■ How to complete this task
Search the records below for "conformidade" and copy every line it turns up in.

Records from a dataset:
• • • • • • •

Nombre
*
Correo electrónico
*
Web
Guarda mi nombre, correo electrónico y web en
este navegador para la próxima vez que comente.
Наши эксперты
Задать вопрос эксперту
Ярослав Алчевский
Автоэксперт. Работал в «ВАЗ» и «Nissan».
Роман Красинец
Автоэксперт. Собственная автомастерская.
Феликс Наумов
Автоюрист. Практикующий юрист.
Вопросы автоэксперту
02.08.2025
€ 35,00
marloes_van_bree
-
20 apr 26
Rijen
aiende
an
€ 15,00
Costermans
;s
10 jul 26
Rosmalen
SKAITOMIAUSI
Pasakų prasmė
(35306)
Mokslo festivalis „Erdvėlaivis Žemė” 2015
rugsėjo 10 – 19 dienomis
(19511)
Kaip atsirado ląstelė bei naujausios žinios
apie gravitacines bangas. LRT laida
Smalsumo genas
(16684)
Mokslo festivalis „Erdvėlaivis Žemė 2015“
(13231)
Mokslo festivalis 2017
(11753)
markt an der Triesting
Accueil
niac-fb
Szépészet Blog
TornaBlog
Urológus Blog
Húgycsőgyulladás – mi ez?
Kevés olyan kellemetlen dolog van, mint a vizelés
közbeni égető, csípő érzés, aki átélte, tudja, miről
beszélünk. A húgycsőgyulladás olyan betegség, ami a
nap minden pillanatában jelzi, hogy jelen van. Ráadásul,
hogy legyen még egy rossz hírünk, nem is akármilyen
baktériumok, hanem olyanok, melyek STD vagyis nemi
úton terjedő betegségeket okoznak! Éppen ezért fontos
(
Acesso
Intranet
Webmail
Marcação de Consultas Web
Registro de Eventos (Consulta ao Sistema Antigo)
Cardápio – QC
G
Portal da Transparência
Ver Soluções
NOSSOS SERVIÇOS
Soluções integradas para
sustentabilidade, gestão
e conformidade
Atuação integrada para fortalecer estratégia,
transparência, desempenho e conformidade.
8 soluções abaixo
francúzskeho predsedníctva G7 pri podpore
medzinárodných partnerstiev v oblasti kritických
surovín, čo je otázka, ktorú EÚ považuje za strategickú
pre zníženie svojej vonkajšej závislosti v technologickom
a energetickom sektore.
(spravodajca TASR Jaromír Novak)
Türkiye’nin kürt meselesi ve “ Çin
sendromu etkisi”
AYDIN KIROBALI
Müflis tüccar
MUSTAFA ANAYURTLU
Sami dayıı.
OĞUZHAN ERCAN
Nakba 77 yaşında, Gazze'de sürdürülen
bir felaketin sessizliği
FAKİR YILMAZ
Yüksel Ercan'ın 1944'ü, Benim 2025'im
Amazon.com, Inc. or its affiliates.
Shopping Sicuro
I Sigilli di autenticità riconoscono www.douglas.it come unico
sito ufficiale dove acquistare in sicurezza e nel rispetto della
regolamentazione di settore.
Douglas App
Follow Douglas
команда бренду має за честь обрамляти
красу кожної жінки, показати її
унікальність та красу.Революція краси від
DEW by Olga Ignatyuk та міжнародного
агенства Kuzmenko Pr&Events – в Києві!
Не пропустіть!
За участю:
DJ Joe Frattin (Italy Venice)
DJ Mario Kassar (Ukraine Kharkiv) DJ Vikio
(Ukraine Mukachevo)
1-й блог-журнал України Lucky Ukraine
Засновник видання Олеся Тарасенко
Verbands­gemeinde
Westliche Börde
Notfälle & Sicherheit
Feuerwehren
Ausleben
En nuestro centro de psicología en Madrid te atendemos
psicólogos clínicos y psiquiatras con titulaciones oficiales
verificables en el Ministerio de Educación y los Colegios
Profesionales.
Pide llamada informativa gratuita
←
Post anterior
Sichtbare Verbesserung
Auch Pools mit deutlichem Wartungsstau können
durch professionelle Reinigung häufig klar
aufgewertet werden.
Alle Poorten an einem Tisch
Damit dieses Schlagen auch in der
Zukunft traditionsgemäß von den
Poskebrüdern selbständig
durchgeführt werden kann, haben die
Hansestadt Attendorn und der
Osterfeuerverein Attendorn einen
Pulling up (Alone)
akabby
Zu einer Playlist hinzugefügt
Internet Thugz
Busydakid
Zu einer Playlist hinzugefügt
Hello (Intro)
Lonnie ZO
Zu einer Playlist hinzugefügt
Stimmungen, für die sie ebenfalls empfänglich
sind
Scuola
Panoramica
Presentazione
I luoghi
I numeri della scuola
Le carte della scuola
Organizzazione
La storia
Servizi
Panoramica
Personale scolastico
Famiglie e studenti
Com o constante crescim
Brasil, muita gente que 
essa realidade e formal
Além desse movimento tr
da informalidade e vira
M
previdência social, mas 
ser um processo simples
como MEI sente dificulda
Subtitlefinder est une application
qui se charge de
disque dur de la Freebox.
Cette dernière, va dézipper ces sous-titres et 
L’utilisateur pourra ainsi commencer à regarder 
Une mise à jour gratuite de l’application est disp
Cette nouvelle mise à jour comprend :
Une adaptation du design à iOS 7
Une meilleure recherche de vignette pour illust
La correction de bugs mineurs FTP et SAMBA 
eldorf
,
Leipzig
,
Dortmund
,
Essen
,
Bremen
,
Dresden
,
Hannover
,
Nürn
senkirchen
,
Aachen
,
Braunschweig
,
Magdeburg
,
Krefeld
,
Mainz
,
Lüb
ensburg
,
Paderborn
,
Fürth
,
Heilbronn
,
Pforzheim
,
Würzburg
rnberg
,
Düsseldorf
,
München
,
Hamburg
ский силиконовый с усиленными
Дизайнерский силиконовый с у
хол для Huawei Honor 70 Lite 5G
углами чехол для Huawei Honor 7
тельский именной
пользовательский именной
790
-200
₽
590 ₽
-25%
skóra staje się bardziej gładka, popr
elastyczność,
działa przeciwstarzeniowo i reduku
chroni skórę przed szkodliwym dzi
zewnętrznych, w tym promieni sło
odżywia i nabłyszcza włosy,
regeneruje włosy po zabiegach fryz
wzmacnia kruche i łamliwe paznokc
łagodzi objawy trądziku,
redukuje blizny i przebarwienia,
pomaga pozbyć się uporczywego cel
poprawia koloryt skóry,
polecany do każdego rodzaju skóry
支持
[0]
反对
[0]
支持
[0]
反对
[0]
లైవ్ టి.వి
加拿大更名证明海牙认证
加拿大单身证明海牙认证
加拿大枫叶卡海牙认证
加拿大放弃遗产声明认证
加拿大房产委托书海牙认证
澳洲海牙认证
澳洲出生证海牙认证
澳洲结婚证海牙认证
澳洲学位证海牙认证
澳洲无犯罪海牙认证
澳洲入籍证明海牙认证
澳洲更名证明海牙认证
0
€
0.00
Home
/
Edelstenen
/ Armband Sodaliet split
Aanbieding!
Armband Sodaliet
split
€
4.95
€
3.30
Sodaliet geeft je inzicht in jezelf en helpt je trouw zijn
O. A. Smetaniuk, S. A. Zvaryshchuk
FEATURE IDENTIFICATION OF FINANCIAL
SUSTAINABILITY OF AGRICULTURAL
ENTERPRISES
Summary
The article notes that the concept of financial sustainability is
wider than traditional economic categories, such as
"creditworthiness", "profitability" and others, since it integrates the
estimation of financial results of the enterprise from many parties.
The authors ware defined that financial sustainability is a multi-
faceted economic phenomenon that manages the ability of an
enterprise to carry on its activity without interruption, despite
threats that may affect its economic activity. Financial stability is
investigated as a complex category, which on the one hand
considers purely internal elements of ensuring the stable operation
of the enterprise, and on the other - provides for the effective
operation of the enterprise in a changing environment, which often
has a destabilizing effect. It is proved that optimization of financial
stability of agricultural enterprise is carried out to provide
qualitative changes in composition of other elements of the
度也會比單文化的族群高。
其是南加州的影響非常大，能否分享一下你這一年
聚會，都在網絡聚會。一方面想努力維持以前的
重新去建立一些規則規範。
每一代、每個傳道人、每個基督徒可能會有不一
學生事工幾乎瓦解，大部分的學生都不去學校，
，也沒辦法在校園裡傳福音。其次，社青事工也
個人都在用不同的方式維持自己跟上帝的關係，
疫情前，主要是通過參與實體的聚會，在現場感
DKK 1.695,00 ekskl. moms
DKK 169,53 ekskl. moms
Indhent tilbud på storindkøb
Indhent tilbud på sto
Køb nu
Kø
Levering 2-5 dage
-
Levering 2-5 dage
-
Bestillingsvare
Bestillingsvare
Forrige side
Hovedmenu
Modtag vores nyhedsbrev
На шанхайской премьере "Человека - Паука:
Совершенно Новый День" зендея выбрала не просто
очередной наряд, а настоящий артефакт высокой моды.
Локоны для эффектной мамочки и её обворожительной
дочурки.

• • • • • • •

■ Output of the exercise
e conformidade
transparência, desempenho e conformidade.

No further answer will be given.